Wednesday, December 21, 2011

Resolve

Around the world there are so many ways to celebrate a new year – the Chinese New Year, the Persian New Year, the Arabic New Year, and the new year celebrated around the world on January 1.

In the midst of all the predictions and energy and glitter is a new way to celebrate: Resolution ’12. This web-based project, begun last year by the Rev. Charles L. Howard, Penn’s own university chaplain, encourages people to make New Year’s resolutions that are in the service of others.

“We were trying to experiment with how we could challenge people to put more good out there in the world,” Rev. Howard said.

I have added my resolution at www.resolution12.org, and I invite you to do the same. I encourage you to think in terms of community, of civic engagement, of global connections. As Pulitzer Prize-winner Ellen Goodman poignantly wrote:

“We spend January 1 walking through our lives, room by room, drawing up a list of work to be done, cracks to be patched. Maybe this year, to balance the list, we ought to walk through the rooms of our lives … not looking for flaws, but for potential.”

That potential could be in your resolution, or in mine, or in the resolve of someone we never have met. It could start with Resolution ’12.

Monday, December 5, 2011

Milestones

We at Penn Nursing are proud to share our 125th anniversary with another landmark nursing institution, the Visiting Nurse Association of Greater Philadelphia. Until its inception on March 2, 1886, “no one had ever heard of such a thing as nursing the sick poor [sic] except in hospitals,” recalled founder Mrs. William Furness Jenks. The work of visiting nurses was hard, often taking them to “run-down areas which housed the city’s workers” and where such contagions as typhoid, diphtheria, and tuberculosis were rampant.

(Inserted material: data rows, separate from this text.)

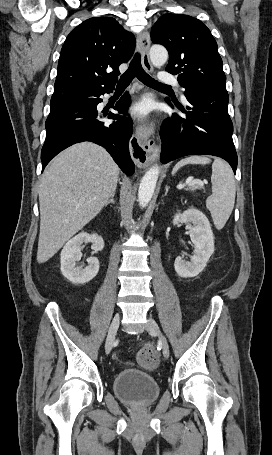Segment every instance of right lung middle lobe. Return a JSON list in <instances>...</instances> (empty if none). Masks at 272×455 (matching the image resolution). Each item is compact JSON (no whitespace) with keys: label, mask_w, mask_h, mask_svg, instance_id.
Wrapping results in <instances>:
<instances>
[{"label":"right lung middle lobe","mask_w":272,"mask_h":455,"mask_svg":"<svg viewBox=\"0 0 272 455\" xmlns=\"http://www.w3.org/2000/svg\"><path fill=\"white\" fill-rule=\"evenodd\" d=\"M83 99H84V98H82V99H76V100H72V101H81V100H83ZM68 102H71V101H68ZM68 102H65V103H68ZM65 103H51V108L58 107V106H60V105H62V104H65Z\"/></svg>","instance_id":"right-lung-middle-lobe-1"}]
</instances>
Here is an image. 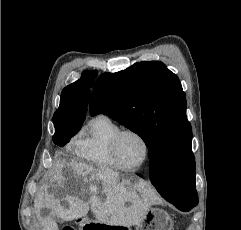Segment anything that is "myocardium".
<instances>
[{"mask_svg":"<svg viewBox=\"0 0 241 230\" xmlns=\"http://www.w3.org/2000/svg\"><path fill=\"white\" fill-rule=\"evenodd\" d=\"M126 134H133L137 136L141 140L145 148V155L143 160L135 166H129V165L123 164L118 157V146H119L120 140ZM110 152H111L112 159L115 162L117 167L124 170H137L143 167L145 163L148 161L150 156V145L147 139L144 137V135L141 134L139 131L132 128H122V129H119L112 137L111 143H110Z\"/></svg>","mask_w":241,"mask_h":230,"instance_id":"myocardium-1","label":"myocardium"}]
</instances>
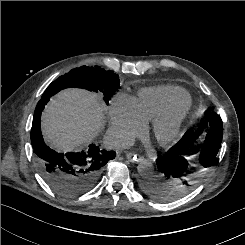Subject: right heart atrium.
Returning a JSON list of instances; mask_svg holds the SVG:
<instances>
[{
	"mask_svg": "<svg viewBox=\"0 0 245 245\" xmlns=\"http://www.w3.org/2000/svg\"><path fill=\"white\" fill-rule=\"evenodd\" d=\"M146 129L135 100L125 94L115 95L109 103V136L120 146L129 145Z\"/></svg>",
	"mask_w": 245,
	"mask_h": 245,
	"instance_id": "obj_1",
	"label": "right heart atrium"
}]
</instances>
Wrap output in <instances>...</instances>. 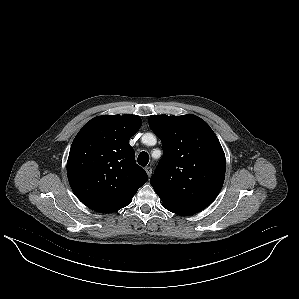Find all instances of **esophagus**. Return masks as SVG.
Returning <instances> with one entry per match:
<instances>
[{
  "instance_id": "34e87169",
  "label": "esophagus",
  "mask_w": 299,
  "mask_h": 299,
  "mask_svg": "<svg viewBox=\"0 0 299 299\" xmlns=\"http://www.w3.org/2000/svg\"><path fill=\"white\" fill-rule=\"evenodd\" d=\"M145 171H146L148 177H151V175H152V168L149 167V166H147V167H145Z\"/></svg>"
}]
</instances>
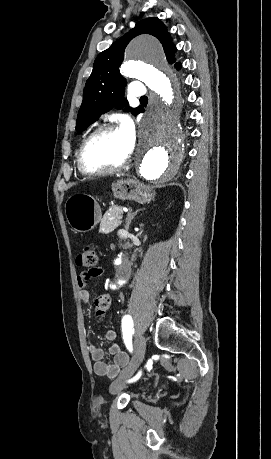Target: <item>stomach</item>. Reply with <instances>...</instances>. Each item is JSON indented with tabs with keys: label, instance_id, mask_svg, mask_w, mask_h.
Returning a JSON list of instances; mask_svg holds the SVG:
<instances>
[{
	"label": "stomach",
	"instance_id": "0dacf381",
	"mask_svg": "<svg viewBox=\"0 0 271 459\" xmlns=\"http://www.w3.org/2000/svg\"><path fill=\"white\" fill-rule=\"evenodd\" d=\"M114 198L134 200L138 204H146L155 198L151 186L141 184L139 180H116L112 184ZM65 214L67 222L75 231H90L101 220V210L94 198L88 194H74L66 202Z\"/></svg>",
	"mask_w": 271,
	"mask_h": 459
}]
</instances>
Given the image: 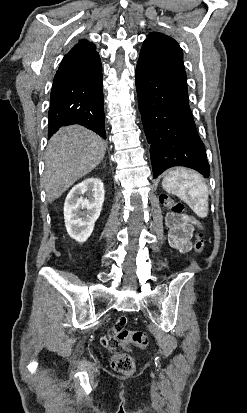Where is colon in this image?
Listing matches in <instances>:
<instances>
[{
  "mask_svg": "<svg viewBox=\"0 0 247 413\" xmlns=\"http://www.w3.org/2000/svg\"><path fill=\"white\" fill-rule=\"evenodd\" d=\"M161 203L168 210L172 212L175 216L185 217L188 213L185 209V206L182 202L177 201L171 197L163 196L161 198ZM193 248L199 253H204L205 244L200 232L194 233L193 236ZM116 339L118 342H121L123 345L129 348H125V351L132 349V346L138 347L139 351L148 350V335L145 331H134L130 329L129 332H120L117 334ZM134 352V350H133ZM111 366L118 372L121 373H131L135 370L136 364L134 359L127 353H116L115 357H110Z\"/></svg>",
  "mask_w": 247,
  "mask_h": 413,
  "instance_id": "colon-1",
  "label": "colon"
}]
</instances>
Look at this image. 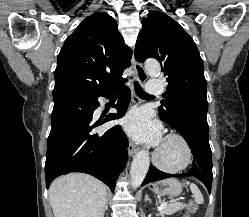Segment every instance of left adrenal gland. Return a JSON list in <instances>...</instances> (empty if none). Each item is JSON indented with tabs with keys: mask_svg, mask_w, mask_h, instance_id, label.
I'll use <instances>...</instances> for the list:
<instances>
[{
	"mask_svg": "<svg viewBox=\"0 0 249 217\" xmlns=\"http://www.w3.org/2000/svg\"><path fill=\"white\" fill-rule=\"evenodd\" d=\"M145 201L151 202V199H150L149 195H147V194H146V196H145Z\"/></svg>",
	"mask_w": 249,
	"mask_h": 217,
	"instance_id": "obj_1",
	"label": "left adrenal gland"
}]
</instances>
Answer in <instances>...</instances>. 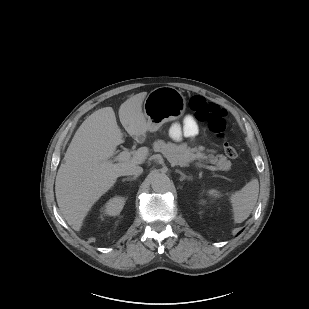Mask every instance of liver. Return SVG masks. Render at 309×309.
Returning a JSON list of instances; mask_svg holds the SVG:
<instances>
[{
	"mask_svg": "<svg viewBox=\"0 0 309 309\" xmlns=\"http://www.w3.org/2000/svg\"><path fill=\"white\" fill-rule=\"evenodd\" d=\"M147 92L127 99L119 108V118L127 133L138 143H143L149 124L142 112ZM112 107H105L91 114L76 131L60 165L55 193L63 218L80 231L92 206L116 182L126 167L142 164L148 148L138 149L126 161L113 163L111 158L118 145L123 143Z\"/></svg>",
	"mask_w": 309,
	"mask_h": 309,
	"instance_id": "obj_1",
	"label": "liver"
}]
</instances>
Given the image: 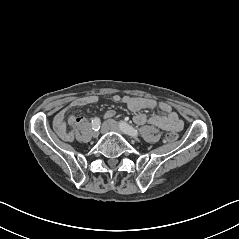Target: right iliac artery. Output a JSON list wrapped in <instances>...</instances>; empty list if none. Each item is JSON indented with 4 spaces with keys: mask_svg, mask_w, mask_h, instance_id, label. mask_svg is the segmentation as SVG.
Segmentation results:
<instances>
[{
    "mask_svg": "<svg viewBox=\"0 0 239 239\" xmlns=\"http://www.w3.org/2000/svg\"><path fill=\"white\" fill-rule=\"evenodd\" d=\"M91 125H92V129L94 131H98L101 127V122H100V119L95 117L92 122H91Z\"/></svg>",
    "mask_w": 239,
    "mask_h": 239,
    "instance_id": "right-iliac-artery-1",
    "label": "right iliac artery"
}]
</instances>
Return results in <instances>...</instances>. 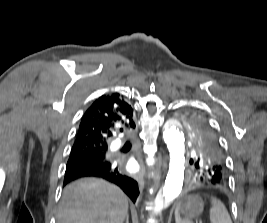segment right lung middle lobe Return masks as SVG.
<instances>
[{"label": "right lung middle lobe", "instance_id": "obj_1", "mask_svg": "<svg viewBox=\"0 0 267 223\" xmlns=\"http://www.w3.org/2000/svg\"><path fill=\"white\" fill-rule=\"evenodd\" d=\"M107 150H102L92 146H81L71 150L70 158L67 162L66 168L72 167L83 160H107Z\"/></svg>", "mask_w": 267, "mask_h": 223}]
</instances>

The efforts of these pioneering women – indeed, all were women – and their visiting nurse counterparts around the country formed the foundation of home nursing and community nursing as we know them today.

The history of the VNA of Greater Philadelphia has its home here at Penn Nursing, in the premier center for nursing history in the world, the Barbara Bates Center for the Study of the History of Nursing. The Bates Center -- notably celebrating its 25th anniversary this year -- houses the records of the Visiting Nurse Society, and a vast collection of materials from nursing history.

The entire Bates collection – a rich array of written materials, artifacts, and photographs from nursing history -- encompasses nursing education and healthcare institutions, non-profits, and nursing luminaries. The Bates Center is open to scholars across all fields and non-academic researchers interested in nursing. It brings nursing history to life, and is a jewel of our School and our discipline. Happy anniversary to us all!